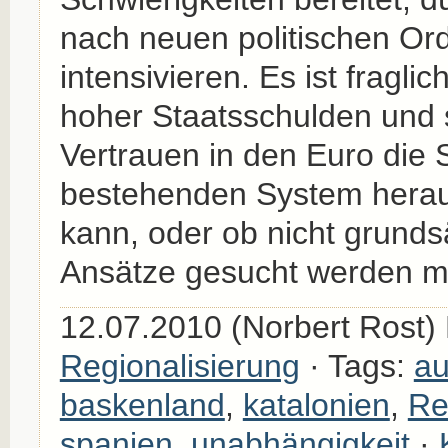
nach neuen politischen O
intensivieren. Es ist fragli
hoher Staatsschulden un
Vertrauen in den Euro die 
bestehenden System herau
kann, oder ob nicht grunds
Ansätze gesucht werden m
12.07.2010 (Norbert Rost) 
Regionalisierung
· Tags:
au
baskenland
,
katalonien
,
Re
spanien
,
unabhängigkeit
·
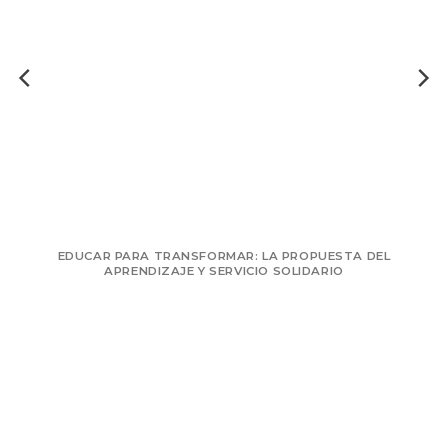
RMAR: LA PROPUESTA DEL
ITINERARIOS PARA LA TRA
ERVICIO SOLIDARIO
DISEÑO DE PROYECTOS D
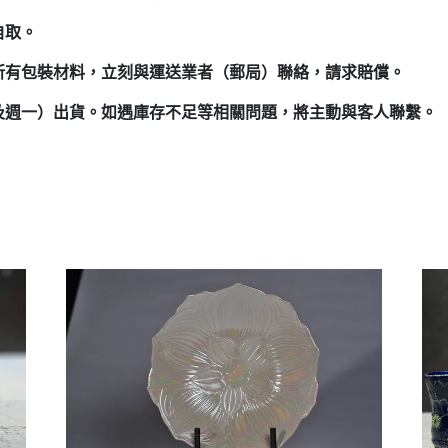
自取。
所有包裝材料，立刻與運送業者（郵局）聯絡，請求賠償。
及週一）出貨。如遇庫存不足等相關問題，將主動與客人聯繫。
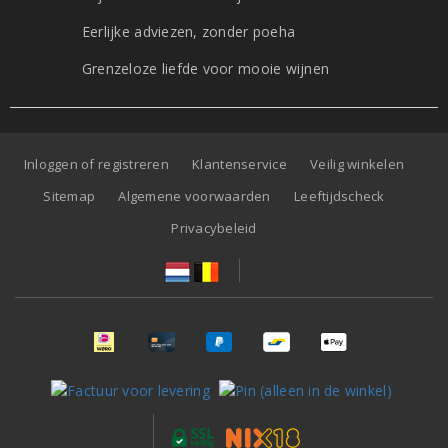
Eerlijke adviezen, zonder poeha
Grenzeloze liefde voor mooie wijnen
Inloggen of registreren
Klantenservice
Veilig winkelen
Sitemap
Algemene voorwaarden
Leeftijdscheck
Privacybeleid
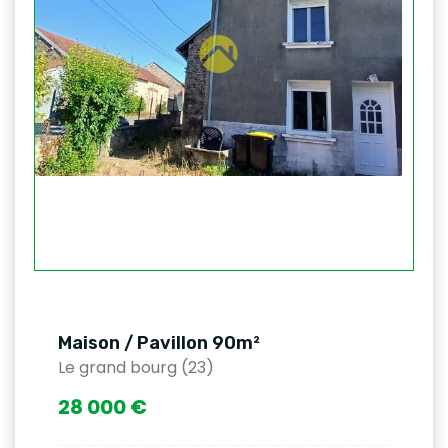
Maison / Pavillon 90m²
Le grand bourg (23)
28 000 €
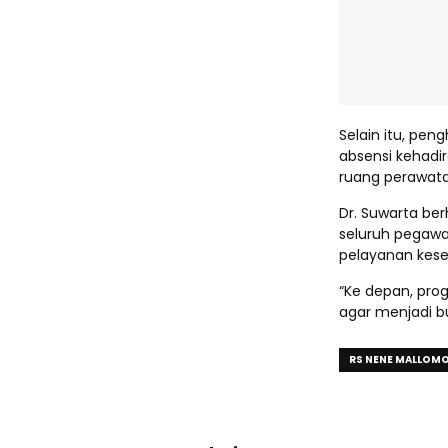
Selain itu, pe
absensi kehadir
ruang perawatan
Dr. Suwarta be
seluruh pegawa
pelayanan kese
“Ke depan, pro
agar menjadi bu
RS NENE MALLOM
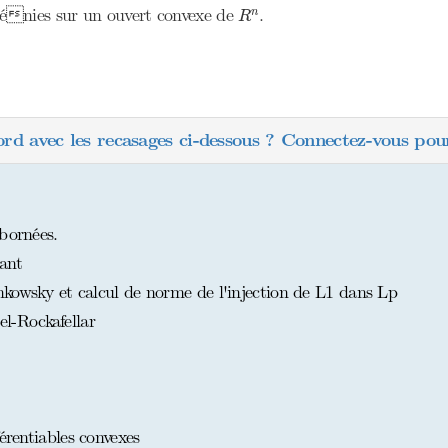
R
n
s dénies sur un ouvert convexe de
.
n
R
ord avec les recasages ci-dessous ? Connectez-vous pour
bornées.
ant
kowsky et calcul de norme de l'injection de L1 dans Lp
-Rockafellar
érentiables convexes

==

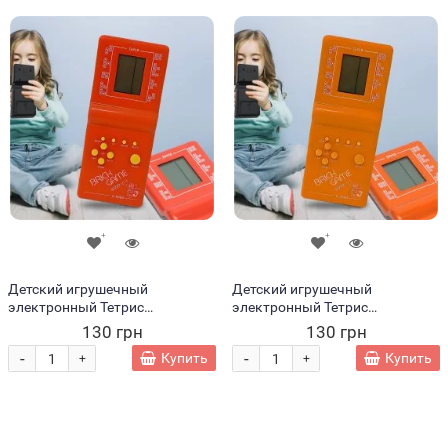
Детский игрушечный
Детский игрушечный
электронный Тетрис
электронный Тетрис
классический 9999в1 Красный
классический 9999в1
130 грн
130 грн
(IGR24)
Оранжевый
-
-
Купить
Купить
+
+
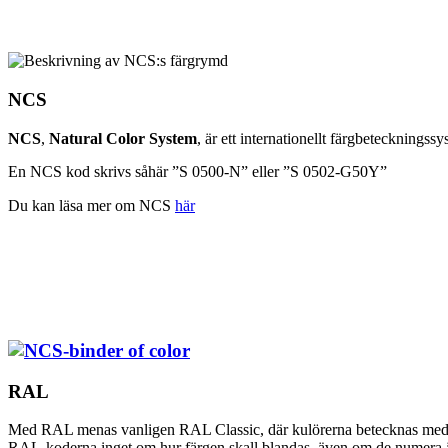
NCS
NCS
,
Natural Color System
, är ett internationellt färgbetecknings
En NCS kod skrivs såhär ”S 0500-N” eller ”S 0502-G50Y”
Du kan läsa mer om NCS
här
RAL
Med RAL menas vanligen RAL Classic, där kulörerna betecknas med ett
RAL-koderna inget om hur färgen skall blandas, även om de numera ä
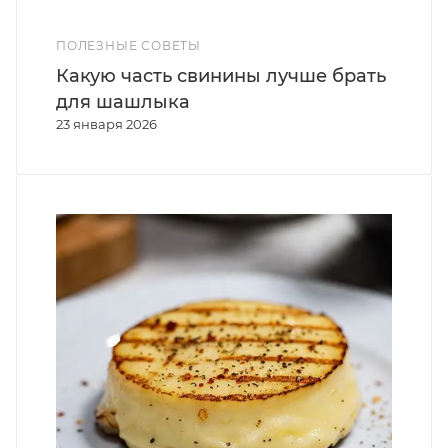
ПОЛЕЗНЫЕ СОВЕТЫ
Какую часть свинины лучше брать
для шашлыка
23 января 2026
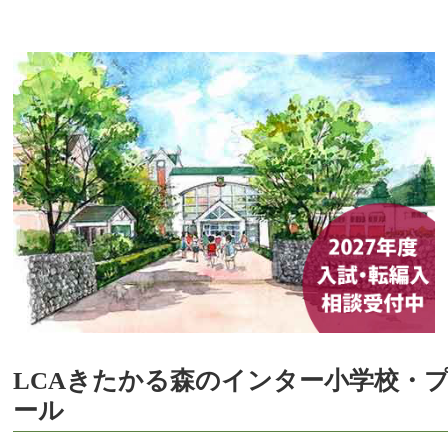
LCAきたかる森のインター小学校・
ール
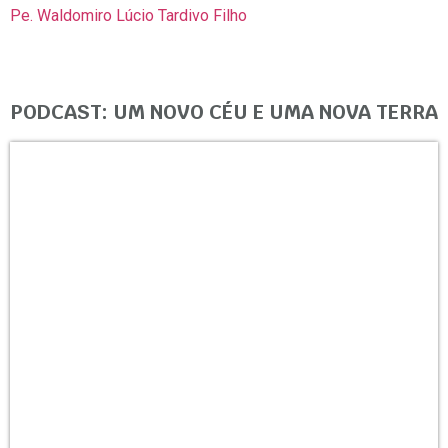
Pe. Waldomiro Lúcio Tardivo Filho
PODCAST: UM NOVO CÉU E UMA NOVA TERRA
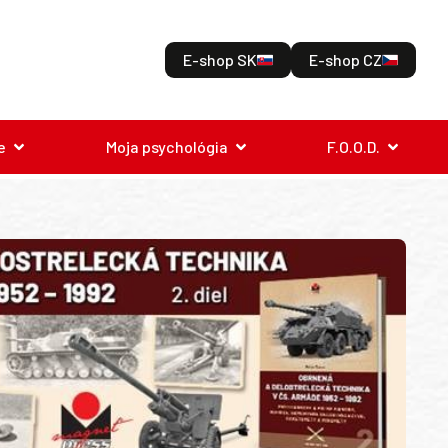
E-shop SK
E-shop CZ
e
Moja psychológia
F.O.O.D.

==

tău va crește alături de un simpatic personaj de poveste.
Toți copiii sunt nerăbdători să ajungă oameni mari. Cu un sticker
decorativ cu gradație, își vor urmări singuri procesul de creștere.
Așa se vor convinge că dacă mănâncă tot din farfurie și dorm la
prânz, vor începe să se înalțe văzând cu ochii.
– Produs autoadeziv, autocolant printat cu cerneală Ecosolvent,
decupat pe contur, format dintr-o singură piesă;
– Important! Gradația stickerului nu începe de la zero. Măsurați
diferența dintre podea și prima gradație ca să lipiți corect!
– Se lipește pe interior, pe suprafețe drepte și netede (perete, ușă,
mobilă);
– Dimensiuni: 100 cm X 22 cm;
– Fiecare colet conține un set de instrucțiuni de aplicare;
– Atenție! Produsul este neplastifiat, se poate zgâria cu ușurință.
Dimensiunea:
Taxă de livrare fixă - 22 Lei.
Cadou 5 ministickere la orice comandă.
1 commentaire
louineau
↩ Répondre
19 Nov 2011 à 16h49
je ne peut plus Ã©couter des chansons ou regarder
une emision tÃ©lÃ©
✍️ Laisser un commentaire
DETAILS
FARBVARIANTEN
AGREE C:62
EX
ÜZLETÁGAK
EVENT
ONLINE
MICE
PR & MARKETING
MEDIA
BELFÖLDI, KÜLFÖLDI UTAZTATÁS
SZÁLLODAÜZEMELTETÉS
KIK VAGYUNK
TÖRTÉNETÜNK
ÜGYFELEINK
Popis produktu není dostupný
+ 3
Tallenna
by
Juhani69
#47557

__About this exercise__.
Only lines containing the string "commentaire" are needed. Pull each of them out of the records above.

__Answer to this problem__.
1 commentaire
✍️ Laisser un commentaire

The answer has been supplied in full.